Energy crisis in brain may trigger Parkinson's
WASHINGTON - Parkinson's disease may stem from an energy crisis in the brain, years before symptoms appear.
If the research pans out, it points to a possible new approach for Parkinson's: Giving a boost to a key power switch in brain cells in hope of slowing the disease's inevitable march, instead of just treating symptoms.
"This is an extremely important and interesting observation that opens up new therapeutic targets," said Dr. Flint Beal of Weill Cornell Medical College in New York, who wasn't involved with the new study. Beal said scientists already are planning first-stage tests to see whether a drug used for diabetes might help Parkinson's, too, by targeting one of the implicated energy genes.
At issue are little power factories inside cells, called mitochondria. Increasingly, scientists suspect that malfunctioning mitochondria play some role in a list of degenerative brain diseases. Brain cells make up about 2 percent of body weight yet consume about 20 percent of the body's energy. So a power drain could trigger some serious consequences.
"It could be a root cause" of Parkinson's, said Dr. Clemens Scherzer of Brigham and Women's Hospital in Boston and Harvard University.
About 5 million people worldwide, and 1.5 million in the United States, have Parkinson's, characterized by increasingly severe tremors and periodically stiff or frozen limbs. Patients gradually lose brain cells that produce dopamine, a chemical key to the circuitry that controls muscle movement. There is no cure, although dopamine-boosting medication and an implanted device called deep brain stimulation can help some symptoms.

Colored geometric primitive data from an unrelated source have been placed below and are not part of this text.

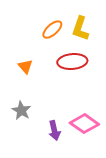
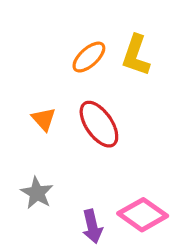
red ellipse: (72, 62) -> (99, 124), moved, turned 60

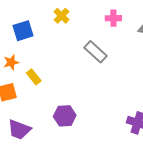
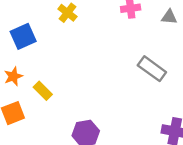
gray rectangle: (95, 52) -> (152, 69), moved

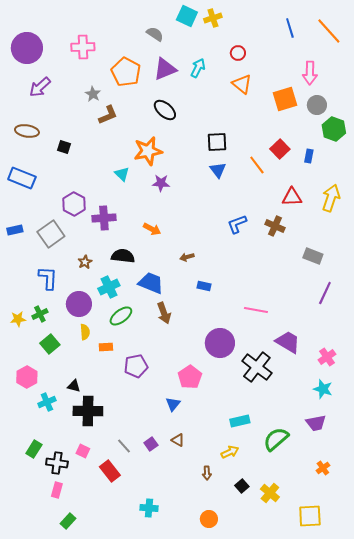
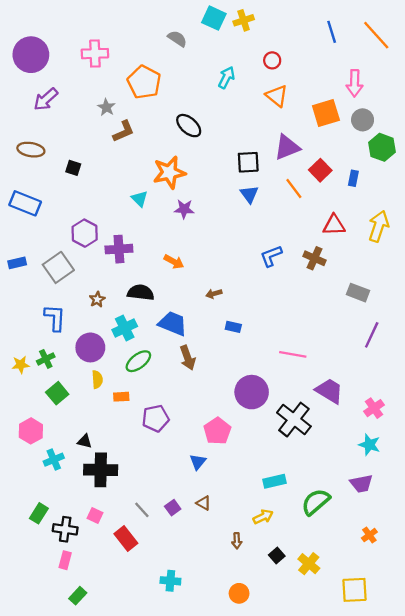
purple triangle: (165, 69) -> (287, 147), moved

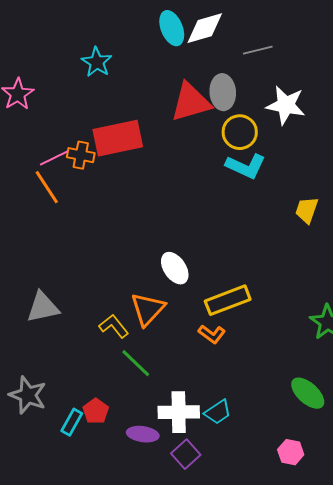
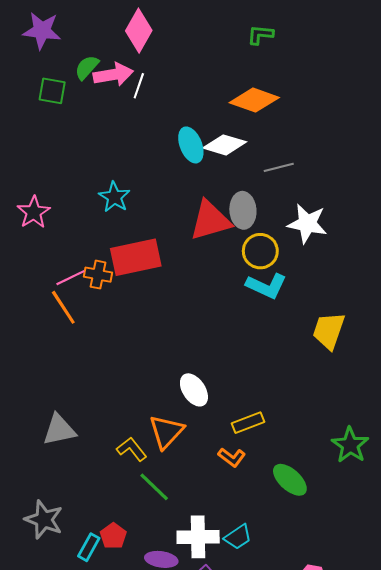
white diamond: (205, 28) -> (225, 145), turned 33
cyan star: (97, 62) -> (114, 197), moved
yellow trapezoid: (307, 210) -> (329, 331), size x1.4
yellow rectangle: (228, 300) -> (248, 423), size x0.7
green ellipse: (308, 393) -> (290, 480), moved

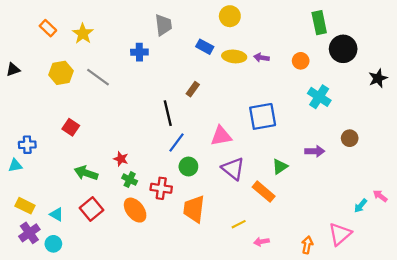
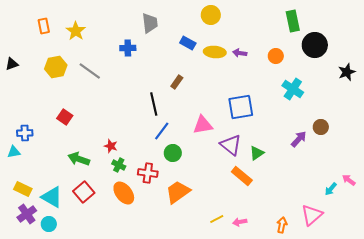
orange rectangle: (48, 28) -> (44, 26), turned 35
purple arrow: (315, 151) -> (299, 139), moved, turned -48
purple triangle: (233, 169) -> (231, 145), moved
orange trapezoid: (194, 209) -> (178, 192), turned 48
cyan triangle: (57, 214) -> (52, 197), size x1.6
yellow line: (239, 224) -> (217, 219), moved

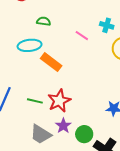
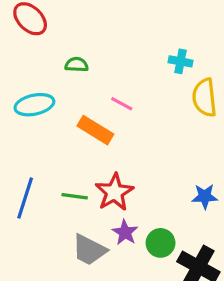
pink line: (82, 36) -> (122, 104), moved
cyan ellipse: (30, 45) -> (34, 105), moved

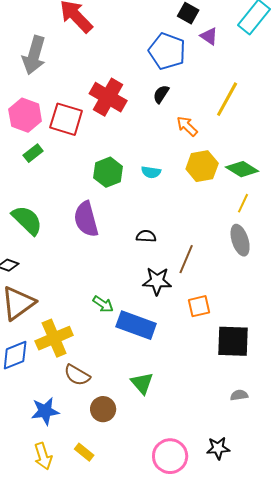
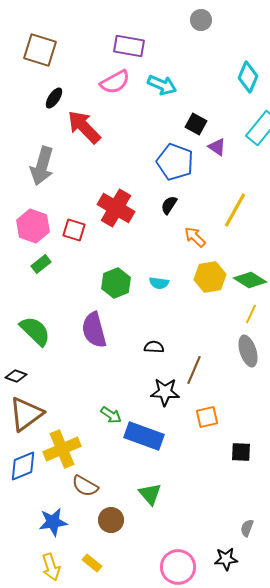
red square: (66, 119) -> (74, 230), size x0.7
black square: (233, 341) -> (241, 452), size x0.6
gray semicircle: (239, 395) -> (247, 528), moved, turned -60

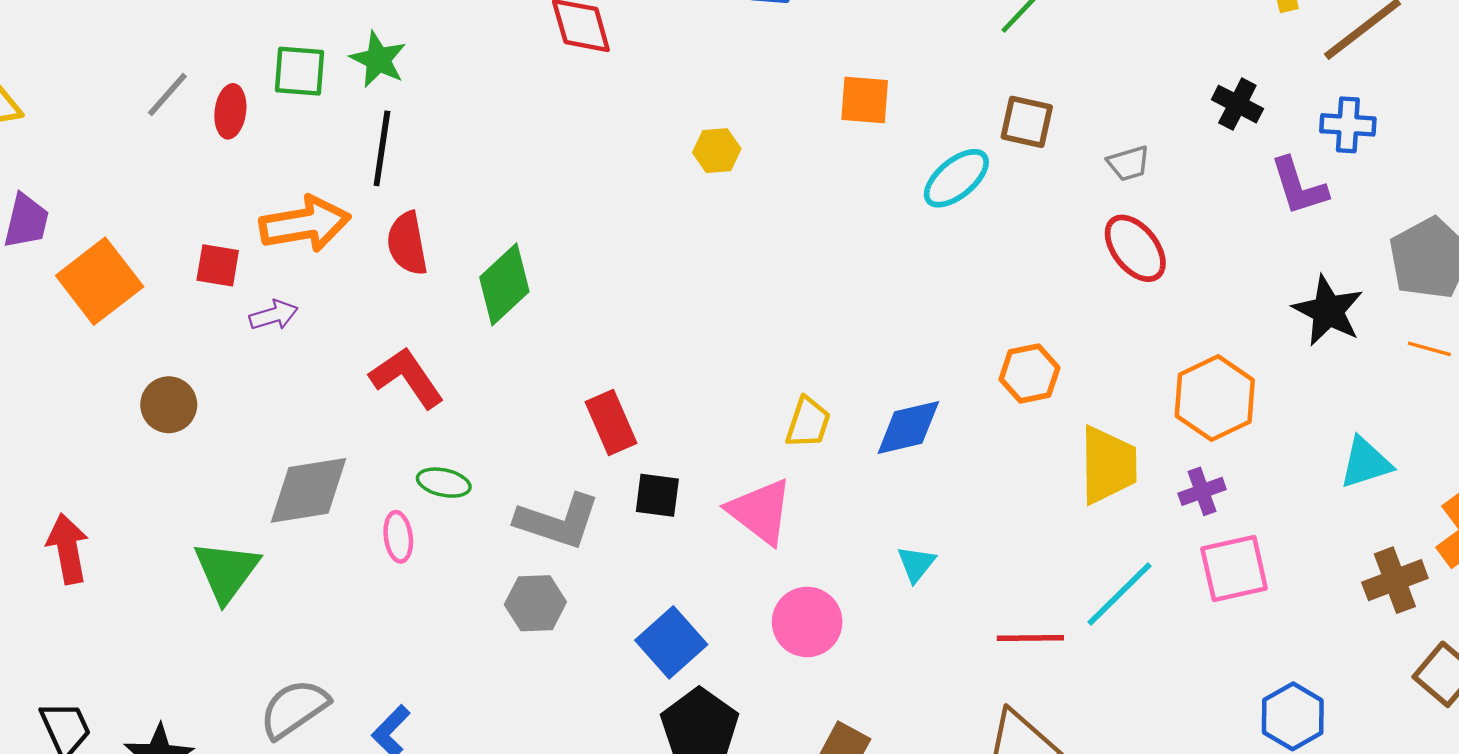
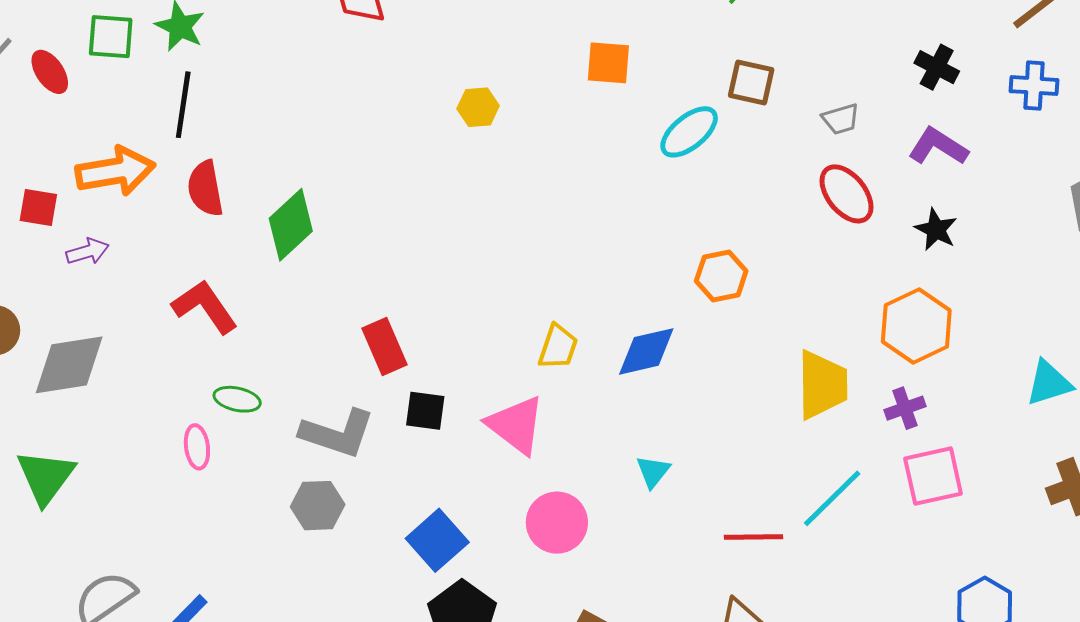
red ellipse: (230, 111) -> (50, 72), turned -42
purple L-shape: (1299, 186) -> (938, 147), moved, turned 140
black star: (1328, 311) -> (936, 230), moved, size x0.7
orange hexagon: (1029, 374) -> (721, 276), moved
gray diamond: (308, 490) -> (69, 365), moved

No one knows what causes Parkinson's. To find genetic clues, Scherzer gathered an international team of researchers to comb studies of more than 300 samples of brain tissue - from diagnosed Parkinson's patients, from symptom-free people whose brains showed early Parkinson's damage was brewing, and from people whose brains appeared normal.
The team found 10 sets of genes that work at abnormally low levels in Parkinson's patients, genes that turned out to play various roles in the mitochondria's energy production, Scherzer reported recently in the journal Science Translational Medicine.